**About this exercise:** The answer must consist of every line in the records that contains the word "profit".
*** Block opens ***
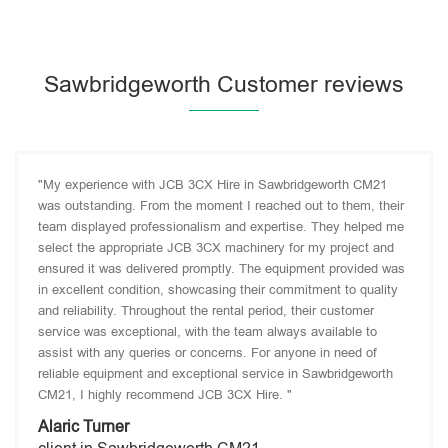
Sawbridgeworth Customer reviews
"My experience with JCB 3CX Hire in Sawbridgeworth CM21
was outstanding. From the moment I reached out to them, their
team displayed professionalism and expertise. They helped me
select the appropriate JCB 3CX machinery for my project and
ensured it was delivered promptly. The equipment provided was
in excellent condition, showcasing their commitment to quality
and reliability. Throughout the rental period, their customer
service was exceptional, with the team always available to
assist with any queries or concerns. For anyone in need of
reliable equipment and exceptional service in Sawbridgeworth
CM21, I highly recommend JCB 3CX Hire. "
Alaric Turner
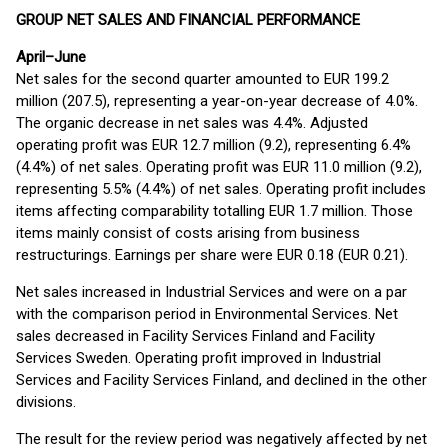
GROUP NET SALES AND FINANCIAL PERFORMANCE
April–June
Net sales for the second quarter amounted to EUR 199.2
million (207.5), representing a year-on-year decrease of 4.0%.
The organic decrease in net sales was 4.4%. Adjusted
operating profit was EUR 12.7 million (9.2), representing 6.4%
(4.4%) of net sales. Operating profit was EUR 11.0 million (9.2),
representing 5.5% (4.4%) of net sales. Operating profit includes
items affecting comparability totalling EUR 1.7 million. Those
items mainly consist of costs arising from business
restructurings. Earnings per share were EUR 0.18 (EUR 0.21).
Net sales increased in Industrial Services and were on a par
with the comparison period in Environmental Services. Net
sales decreased in Facility Services Finland and Facility
Services Sweden. Operating profit improved in Industrial
Services and Facility Services Finland, and declined in the other
divisions.
The result for the review period was negatively affected by net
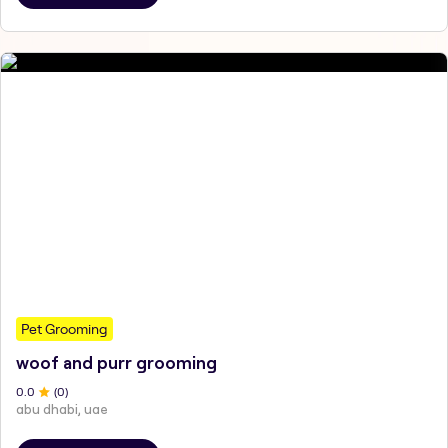
Pet Grooming
woof and purr grooming
0
.0
(
0
)
abu dhabi, uae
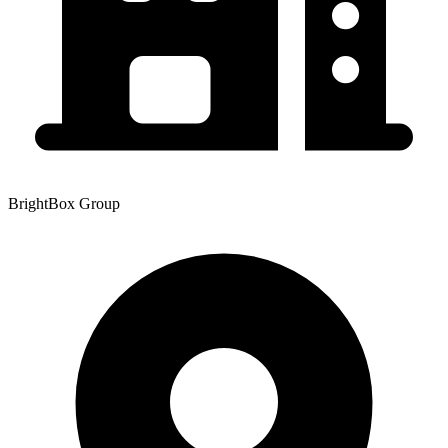
BrightBox Group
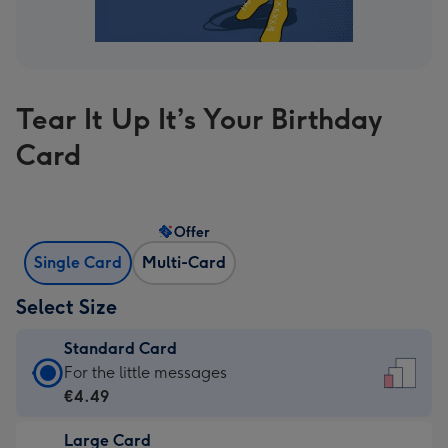
Tear It Up It’s Your Birthday
Card
Offer
Single Card
Multi-Card
Select Size
Standard Card
Standard
For the little messages
Card
€4.49
-
Large Card
€4.49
*** Block closes ***
**Expected answer:**
operating profit was EUR 12.7 million (9.2), representing 6.4%
(4.4%) of net sales. Operating profit was EUR 11.0 million (9.2),
representing 5.5% (4.4%) of net sales. Operating profit includes
Services Sweden. Operating profit improved in Industrial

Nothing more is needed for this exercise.